Substitutions and Variations
- Stand Mixer - The bread can be mixed together and kneaded in a stand mixer (affiliate link). Mix the yeast mixture with the other ingredients on low until the dough comes together. Increase speed to medium and mix and knead until smooth and elastic.
- No Overnight Ferment - Letting the dough sit in the refrigerator for 12-24 hours develops the best flavor and texture to the bread. In a hurry, this step can be skipped. Follow the instructions for shaping, the second rising, and baking the bread as directed.
- Shapes - Instead of shaping the dough into two baguettes, shape the dough into two rounds or one larger oval shape.
Sonja F.
I tried this recipe yesterday and was very happy with the results! This bread has a good crust and dense texture, typical of authentic Italian bakeries.
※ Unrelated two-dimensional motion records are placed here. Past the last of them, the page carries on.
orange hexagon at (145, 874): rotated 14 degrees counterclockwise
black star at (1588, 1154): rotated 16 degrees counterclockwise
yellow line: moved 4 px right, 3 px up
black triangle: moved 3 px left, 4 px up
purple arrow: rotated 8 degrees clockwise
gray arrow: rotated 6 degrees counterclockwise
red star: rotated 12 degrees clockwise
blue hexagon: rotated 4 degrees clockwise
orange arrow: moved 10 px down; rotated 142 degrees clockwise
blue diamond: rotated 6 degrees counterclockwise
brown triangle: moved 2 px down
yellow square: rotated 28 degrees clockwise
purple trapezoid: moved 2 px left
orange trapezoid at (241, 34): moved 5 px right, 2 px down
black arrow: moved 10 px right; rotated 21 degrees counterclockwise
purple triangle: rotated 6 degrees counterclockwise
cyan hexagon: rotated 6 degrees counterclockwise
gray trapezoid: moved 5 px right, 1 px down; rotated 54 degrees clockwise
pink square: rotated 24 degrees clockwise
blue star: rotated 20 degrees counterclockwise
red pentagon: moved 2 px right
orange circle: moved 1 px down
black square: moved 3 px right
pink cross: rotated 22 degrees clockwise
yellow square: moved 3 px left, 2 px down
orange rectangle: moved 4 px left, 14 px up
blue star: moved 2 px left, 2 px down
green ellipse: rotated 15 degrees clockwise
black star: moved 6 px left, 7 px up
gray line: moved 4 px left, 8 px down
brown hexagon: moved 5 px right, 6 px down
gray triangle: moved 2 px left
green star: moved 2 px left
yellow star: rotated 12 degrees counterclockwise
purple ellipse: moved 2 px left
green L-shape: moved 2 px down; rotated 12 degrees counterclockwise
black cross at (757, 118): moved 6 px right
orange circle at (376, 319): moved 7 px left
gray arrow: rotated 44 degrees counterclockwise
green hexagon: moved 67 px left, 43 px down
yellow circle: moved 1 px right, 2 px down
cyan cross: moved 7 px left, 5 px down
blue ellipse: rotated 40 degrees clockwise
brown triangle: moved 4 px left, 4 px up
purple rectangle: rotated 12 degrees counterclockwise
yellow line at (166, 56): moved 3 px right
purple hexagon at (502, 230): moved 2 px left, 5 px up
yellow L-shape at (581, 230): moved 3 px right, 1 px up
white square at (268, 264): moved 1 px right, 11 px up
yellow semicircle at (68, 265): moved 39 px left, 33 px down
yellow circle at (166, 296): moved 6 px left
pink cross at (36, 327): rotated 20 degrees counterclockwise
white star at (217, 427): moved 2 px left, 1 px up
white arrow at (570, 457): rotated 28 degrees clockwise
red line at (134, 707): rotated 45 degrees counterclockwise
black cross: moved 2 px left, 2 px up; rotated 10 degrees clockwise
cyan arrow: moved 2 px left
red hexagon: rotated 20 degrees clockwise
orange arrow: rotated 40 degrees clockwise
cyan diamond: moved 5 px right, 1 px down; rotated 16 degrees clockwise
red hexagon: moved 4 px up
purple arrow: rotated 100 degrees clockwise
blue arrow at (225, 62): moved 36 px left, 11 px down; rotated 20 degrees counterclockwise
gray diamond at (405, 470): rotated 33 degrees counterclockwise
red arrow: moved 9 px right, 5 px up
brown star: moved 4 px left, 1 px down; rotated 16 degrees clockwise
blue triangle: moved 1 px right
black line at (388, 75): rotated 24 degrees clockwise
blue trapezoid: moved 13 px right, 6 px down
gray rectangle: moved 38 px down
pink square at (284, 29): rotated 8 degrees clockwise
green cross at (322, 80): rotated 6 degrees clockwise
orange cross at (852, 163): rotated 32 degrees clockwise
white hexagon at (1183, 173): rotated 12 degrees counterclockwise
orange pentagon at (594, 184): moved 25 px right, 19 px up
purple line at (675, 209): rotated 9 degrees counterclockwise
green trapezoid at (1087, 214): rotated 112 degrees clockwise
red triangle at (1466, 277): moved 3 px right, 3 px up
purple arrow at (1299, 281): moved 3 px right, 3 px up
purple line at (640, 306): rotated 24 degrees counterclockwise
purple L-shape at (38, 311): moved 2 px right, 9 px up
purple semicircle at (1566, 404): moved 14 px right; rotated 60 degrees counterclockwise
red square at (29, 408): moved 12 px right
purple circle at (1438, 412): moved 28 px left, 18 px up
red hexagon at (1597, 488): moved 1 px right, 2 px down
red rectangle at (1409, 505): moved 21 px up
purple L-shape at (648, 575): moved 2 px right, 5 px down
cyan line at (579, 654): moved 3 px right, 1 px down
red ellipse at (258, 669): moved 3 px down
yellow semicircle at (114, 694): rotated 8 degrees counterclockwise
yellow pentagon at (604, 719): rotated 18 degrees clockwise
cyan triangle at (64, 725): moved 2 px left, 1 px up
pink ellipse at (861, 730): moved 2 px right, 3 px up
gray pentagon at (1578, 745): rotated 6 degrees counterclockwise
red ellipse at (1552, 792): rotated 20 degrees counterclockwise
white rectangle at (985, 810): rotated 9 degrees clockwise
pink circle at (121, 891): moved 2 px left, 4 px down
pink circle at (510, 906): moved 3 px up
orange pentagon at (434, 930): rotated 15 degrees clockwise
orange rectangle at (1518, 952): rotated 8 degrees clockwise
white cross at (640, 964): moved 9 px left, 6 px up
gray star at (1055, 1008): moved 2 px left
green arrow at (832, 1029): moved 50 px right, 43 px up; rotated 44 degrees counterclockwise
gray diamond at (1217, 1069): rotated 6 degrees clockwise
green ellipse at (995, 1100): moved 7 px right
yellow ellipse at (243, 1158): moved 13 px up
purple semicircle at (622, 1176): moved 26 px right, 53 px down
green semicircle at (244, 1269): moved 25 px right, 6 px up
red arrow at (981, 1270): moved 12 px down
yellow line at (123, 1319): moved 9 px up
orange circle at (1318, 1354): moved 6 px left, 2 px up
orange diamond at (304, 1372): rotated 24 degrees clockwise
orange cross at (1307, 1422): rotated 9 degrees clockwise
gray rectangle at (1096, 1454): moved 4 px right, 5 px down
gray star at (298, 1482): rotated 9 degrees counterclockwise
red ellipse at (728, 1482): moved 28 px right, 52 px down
This recipe is definitely going in my recipe box!
Amanda Scarlati
Thank you Sonja, I'm so glad you enjoyed it!
Kristin
I have made this recipe multiple times and it has the best flavor and texture! Such an easy and delicious bread!
Amanda Scarlati
Thanks Kristin! I'm so glad you enjoy it!
TINA
Where's the sugar to activate the dry yeast? My first try without sugar didn't work. Had to use sugar. But you don't state this. How did you get 5* for not stating the obvious?
Amanda
Hey Tina, Thanks for your comment. You don't need sugar to activate yeast. It helps to jump start the process and make sure your yeast is alive, but isn't necessary. If your bread didn't work, it's possible that your yeast is going bad or you didn't give it time to rise. I, as well as others, have made this recipe many times without sugar and it has turned out just fine.